The tension in the room would’ve been more bearable if I didn’t have more to deal with. More important things like staying alive. Richard dealing with an account he didn’t have authority to deal with didn’t matter. My father’s indifference didn’t matter. Hudson being a jerk didn’t matter. None of it mattered if I died.
“Enough.”
Milton’s voice echoed along the high walls of his office, bouncing along the mahogany bookshelves and high-backed chairs in the corner. There was a long glass table off to the side surrounded by ten black chairs, all of them pushed right to the edge. If he’d used the table for a meeting today, I couldn’t tell.
“To what do we owe the pleasure of your presence, Milton?” Gerard uncrossed his arms and pushed his glasses back on the bridge of his nose. “I can think of a thousand things I’d rather be doing than standing in your office, and that includes digging my own grave.”

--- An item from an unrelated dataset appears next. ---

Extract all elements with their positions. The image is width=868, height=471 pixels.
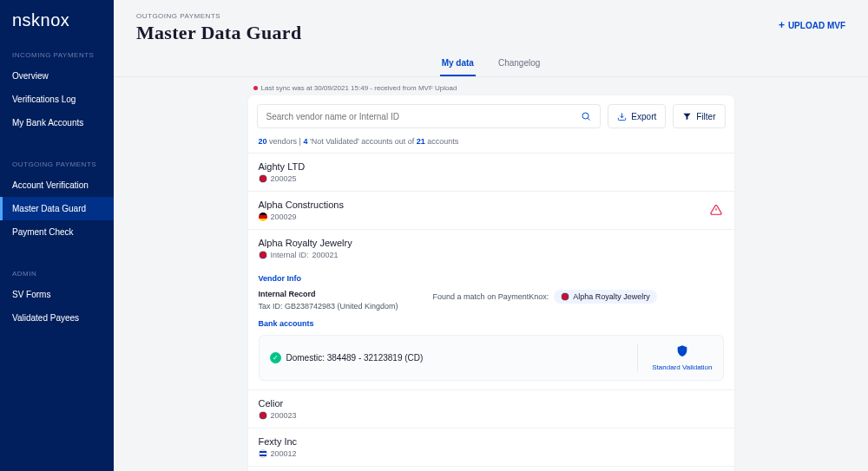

“I think you speak for all of us, son.” My father walked around to the chair behind his desk and slowly pulled it back. His voice was tired now. It wasn’t tight or disapproving like it had been only moments ago.
“I rather like it in here.” Hudson angled his head back to look at Gerard.
“Yeah. You fit right in.” Gerard snorted. “A self-important ass deserves a self-important office.”
“Enough, you two.” Milton left no room for argument, and he settled in his chair. While sitting down sounded nice, I didn’t dare sit beside Hudson. Instead, I stood a few feet away and hoped I could get through the rest of the meeting unscathed. “Just…enough.”
The room shook beneath the weight of his exhaustion. My heart, twisted in grief from our conversation in the hallway, lightened as the crack in my father’s voice rattled into my eardrums.
“This Saturday,” Milton said before my brothers could get other quips in, “you’re needed at a meeting.”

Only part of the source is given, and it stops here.